My most recent losing trade was simple, and honestly it happens to the best of us. NQ had traded lower and was making a move to the upside. The retest had already come, so I was prepared to go long. I was right β but my stop loss was too close, by four points, before the market decided to move back to the upside. If I could do it differently I would have sized down, allowing for a wider stop and the potential to scale into the trade once in profit. As for popular advice I ignore: the rule that you should always aim for at least a 1:2 or 1:3 risk-to-reward ratio. I admit those ratios are ideal, but I have noticed in both institutional and retail traders that their ability to win can experience extreme lows, and profit is left on the table as a result.
Do the people around me understand what I do? Yes and no. The people I associate with in finance understand to a degree, and the same can be said for family. Anyone can imagine why a young man would want to work in finance, especially in a nation encompassed around capitalism. What I do not think they understand is the transcendental β what you might call an Omega point. If you take a moment and observe society, it seems the unconscious collective is always working towards bringing it all together; there is a very real planetary intuition that suggests all functions are being brought into co-relationship with each other.
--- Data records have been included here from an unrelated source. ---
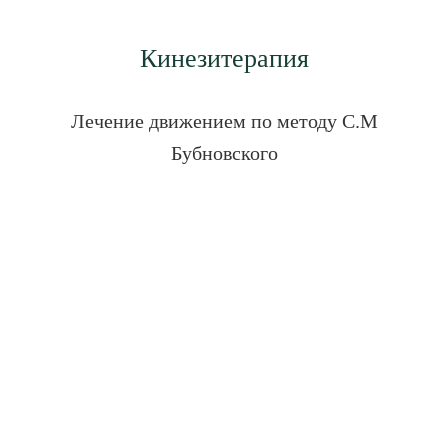
Кинезитерапия
Лечение движением по методу С.М
Бубновского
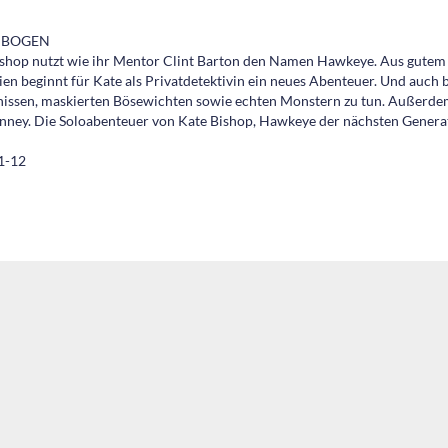
D BOGEN
ishop nutzt wie ihr Mentor Clint Barton den Namen Hawkeye. Aus gutem
ornien beginnt für Kate als Privatdetektivin ein neues Abenteuer. Und auc
sen, maskierten Bösewichten sowie echten Monstern zu tun. Außerdem tri
ney. Die Soloabenteuer von Kate Bishop, Hawkeye der nächsten Generatio
1-12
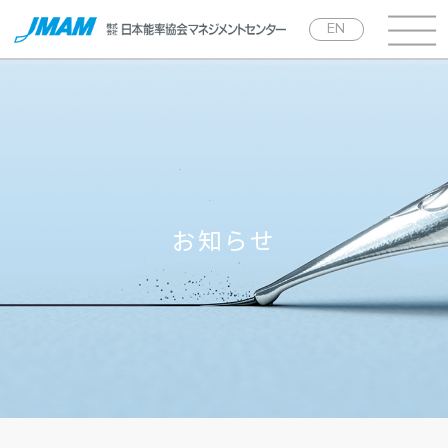
EN
お知らせ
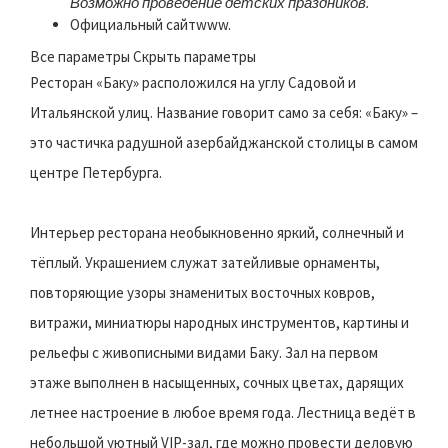
Возможно проведение детских праздников.
Официальный сайтwww.
Все параметры Скрыть параметры
Ресторан «Баку» расположился на углу Садовой и
Итальянской улиц. Название говорит само за себя: «Баку» –
это частичка радушной азербайджанской столицы в самом
центре Петербурга.
Интерьер ресторана необыкновенно яркий, солнечный и
тёплый. Украшением служат затейливые орнаменты,
повторяющие узоры знаменитых восточных ковров,
витражи, миниатюры народных инструментов, картины и
рельефы с живописными видами Баку. Зал на первом
этаже выполнен в насыщенных, сочных цветах, дарящих
летнее настроение в любое время года. Лестница ведёт в
небольшой уютный VIP-зал, где можно провести деловую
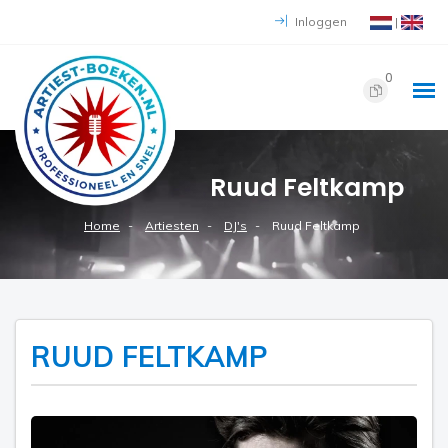
Inloggen
|
0
Ruud Feltkamp
Home
Artiesten
DJ's
Ruud Feltkamp
RUUD FELTKAMP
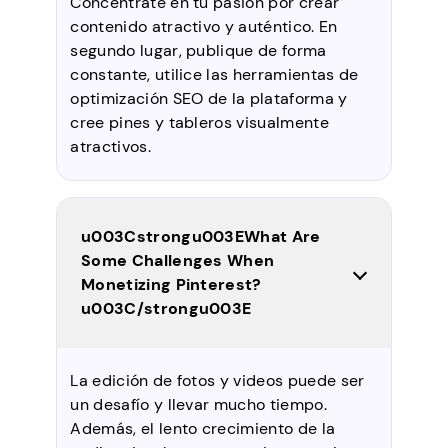
Concéntrate en tu pasión por crear
contenido atractivo y auténtico. En
segundo lugar, publique de forma
constante, utilice las herramientas de
optimización SEO de la plataforma y
cree pines y tableros visualmente
atractivos.
u003Cstrongu003EWhat Are
Some Challenges When
Monetizing Pinterest?
u003C/strongu003E
La edición de fotos y videos puede ser
un desafío y llevar mucho tiempo.
Además, el lento crecimiento de la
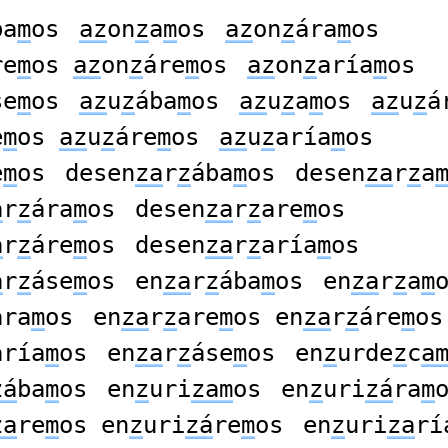
ba
m
os
az
on
z
a
m
os
az
on
z
ára
m
os
re
m
os
az
on
z
áre
m
os
az
on
z
aría
m
os
se
m
os
az
u
z
ába
m
os
az
u
z
a
m
os
az
u
z
á
e
m
os
az
u
z
áre
m
os
az
u
z
aría
m
os
e
m
os
desen
za
r
z
ába
m
os
desen
za
r
z
a
a
r
z
ára
m
os
desen
za
r
z
are
m
os
a
r
z
áre
m
os
desen
za
r
z
aría
m
os
a
r
z
áse
m
os
en
za
r
z
ába
m
os
en
za
r
z
a
m
ára
m
os
en
za
r
z
are
m
os en
za
r
z
áre
m
os
aría
m
os
en
za
r
z
áse
m
os
en
z
urde
z
c
a
zá
ba
m
os
en
z
uri
zam
os
en
z
uri
zá
ra
m
za
re
m
os en
z
uri
zá
re
m
os
en
z
uri
za
rí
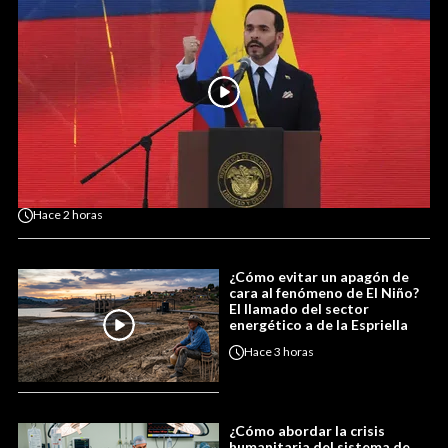
Hace
2 horas
¿Cómo evitar un apagón de
cara al fenómeno de El Niño?
El llamado del sector
energético a de la Espriella
Hace
3 horas
¿Cómo abordar la crisis
humanitaria del sistema de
From that perspective I am left in awe. Operating in finance β the science of economics, a fourth-dimensional factor, as you cannot see it or feel it β allows me to make that ascent and be part of the cutting edge of complexity, whatever that may mean in the present moment.
On a simpler level, I am a lot healthier now than I was in my teenage years. Through trading I became aware of my bad habits, filtered them out, and from there created a scalable framework that not only I can work with, but my family, my friends, and any other person who may come across me in life.
What separates me from someone who washed out at their third evaluation? In Platoβs Sophist, he says: βNo one should be discouragedβ¦who can make constant progress, even though it be slow.β In other words, my soul comes to me and says: worry not brother, I know you do not have it all right now, but in time, with hard work, sacrifice and dedication, you will make it β I will make sure of it. I do not give up. Never. If I could give myself advice one year ago, I would say keep doing what you are doing; you will get to the place you seek. Have faith, continue to integrate your knowledge into how you conduct yourself daily, and you will be just fine. If prop firms disappeared tomorrow, nothing would change for me β most proprietary accounts are leveraged at 1:30 or 1:50, so a $150,000 Topstep Express account is more along the lines of a $3,000 to $5,000 account. No worries. And if you gave me a $1,000,000 funded account today, I would thank what is above me, and my family, for getting me that far in life. The first couple of days I would set my parameters for risk management, and then get right on the charts. As long as I take the time to set my frame properly, the first seven days should be like any account I trade on: focused and patient.


His Topstep Certified Funded Trader certificate and funded account overview.
About the writer β Matthew Morgan
Matthew Morgan is a 26-year-old futures trader from Chicago, Illinois, trading NQ and ES through TopstepX on the ProjectX platform. He works from the top down β reading direction on the daily and 4-hour, timing entries near Asian and London session highs and lows, and framing decisions around geopolitical and socioeconomic conditions. After two years of margin calls and a hard-won reset, he now trades on a framework built around patience, radical acceptance, and disciplined risk management.